Self-reported Motivation for NAPLAN English Tests (composite) compared to Motivation for Internal English Tests.
A paired sample t-test found students reported significantly higher motivation for internal mathematics tests (M = 4.52, SD = 0.82) than for NAPLAN mathematics (M = 4.05, SD = 1.13, t (205) = −4.83, p < 0.001, d = 0.48). A paired sample t-test found students reported significantly higher motivation for internal English tests (M = 4.39, SD = 0.86) than NAPLAN English (M = 4.09, SD = 1.12, t (205) = −3.45, p < 0.001, d = 0.30). In internal mathematics tests, 65% of students reported that they put in their best effort, compared to 47% of students reporting the same for NAPLAN mathematics. The pattern is similar although not as strong in students’ reporting of English, in which 49% of students reported that they put in their best effort for NAPLAN compared to 56% reporting that they put in their best effort for internal English tests.

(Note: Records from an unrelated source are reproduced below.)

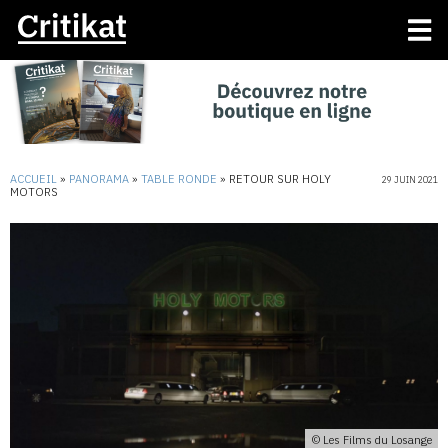
ACCUEIL
»
PANORAMA
»
TABLE RONDE
»
RETOUR SUR HOLY
29 JUIN 2021
MOTORS
© Les Films du Losange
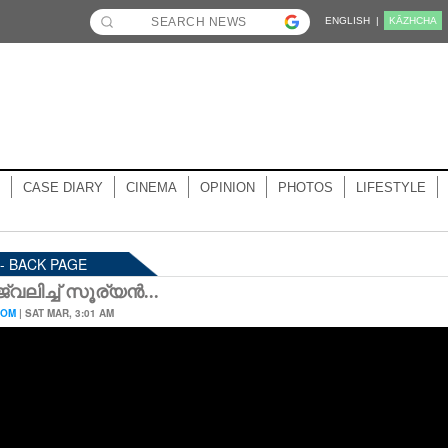
ENGLISH |
KĀZHCHA
CASE DIARY
CINEMA
OPINION
PHOTOS
LIFESTYLE
 - BACK PAGE
്വലിച്ച് സൂര്യൻ...
OOM
| SAT MAR, 3:01 AM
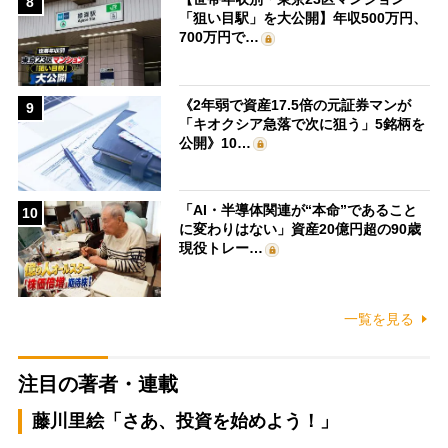
8
「狙い目駅」を大公開】年収500万円、
700万円で…
《2年弱で資産17.5倍の元証券マンが
9
「キオクシア急落で次に狙う」5銘柄を
公開》10…
「AI・半導体関連が“本命”であること
10
に変わりはない」資産20億円超の90歳
現役トレー…
一覧を見る
注目の著者・連載
藤川里絵「さあ、投資を始めよう！」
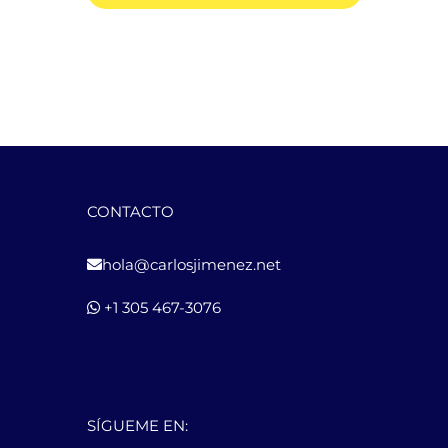
CONTACTO
hola@carlosjimenez.net
+1 305 467-3076
SÍGUEME EN:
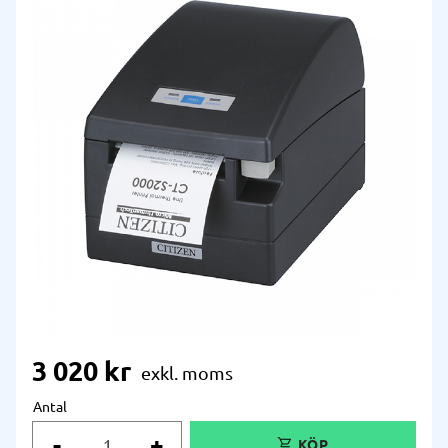
3 020
kr
Antal
-
+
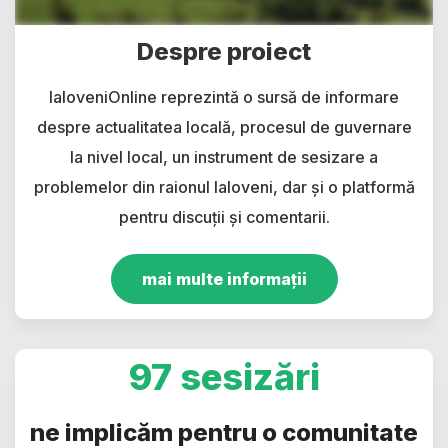
Despre proiect
IaloveniOnline reprezintă o sursă de informare
despre actualitatea locală, procesul de guvernare
la nivel local, un instrument de sesizare a
problemelor din raionul Ialoveni, dar și o platformă
pentru discuții și comentarii.
mai multe informații
97 sesizări
ne implicăm pentru o comunitate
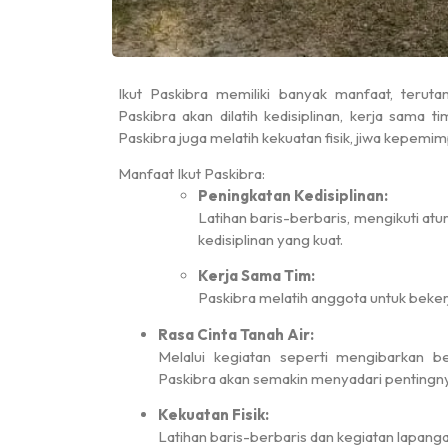
Ikut Paskibra memiliki banyak manfaat, teru
Paskibra akan dilatih kedisiplinan, kerja sama t
Senin, 5 Mei 2025
Paskibra juga melatih kekuatan fisik, jiwa kepemi
Pantai Labu
12.00 - 00.00 WIB
Manfaat Ikut Paskibra:
Peningkatan Kedisiplinan:
Latihan baris-berbaris, mengikuti a
kedisiplinan yang kuat.
Kerja Sama Tim:
Paskibra melatih anggota untuk beke
Rasa Cinta Tanah Air:
Juara 1
Melalui kegiatan seperti mengibarkan 
Paskibra akan semakin menyadari pentingnya
Kekuatan Fisik:
Latihan baris-berbaris dan kegiatan lapanga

These findings were consistent with what would be predicted by our application of expectancy-value theory. Students placed more value on doing well in internal tests than doing well in NAPLAN, had higher expectations of doing well in internal tests than in NAPLAN, and were therefore more motivated for and reported putting in more effort for internal tests of both English and mathematics.
Students in this study demonstrated higher expectations to do well, value placed on doing well and motivation for internal school tests than for NAPLAN tests. We now compare the emotional responses of students to each form of assessment.
A comparison of student emotional responses to national assessment program (literacy and numeracy) and internal tests
To understand better whether the negative student responses to national and state testing programs are specific to those testing situations, or occur as readily in-school tests, we compared student responses to internal tests and NAPLAN. We also sought to determine whether there were other emotional responses to testing among students, not just negative emotions such as nervousness.
Students were asked: ‘Thinking back to the last time you completed a [NAPLAN/Internal] test, which of the following did you experience?’ The response items comprised three positive emotional responses to testing (feeling confident, excited, enthusiastic), one neutral item (feeling bored) and six negative emotional responses (feeling nervous, feeling stressed, experiencing sleeplessness the night before, feeling sick, freezing during the test and crying). Students were asked to tick any items they had experienced, and were able to select more than one option.
Students’ Reported Emotional Responses to NAPLAN and Internal School Tests.
Note: As students were able to select more than one answer, percentages sum to more than 100%.
An exact McNemar’s test determined that there was a statistically significant difference in students’ responses to NAPLAN and internal tests for feeling nervous, confident, stressed, bored and excited.
For positive emotional responses to testing, 43% of students in the sample reported feeling confident before their internal tests, compared to 29% reporting confidence prior to sitting NAPLAN (p < .001). More students reported feeling excited before internal tests than before NAPLAN (p = .005). There were no statistically significant differences between students feeling enthusiastic prior to NAPLAN and internal tests.
For the negative emotional responses, there was a small but statistically significant difference between students feeling nervous prior to NAPLAN and internal tests, with fewer students reporting feeling nervous for NAPLAN than for internal tests (p = .025). More students reported feeling stressed prior to internal tests than reported similar feelings before NAPLAN (p = .044).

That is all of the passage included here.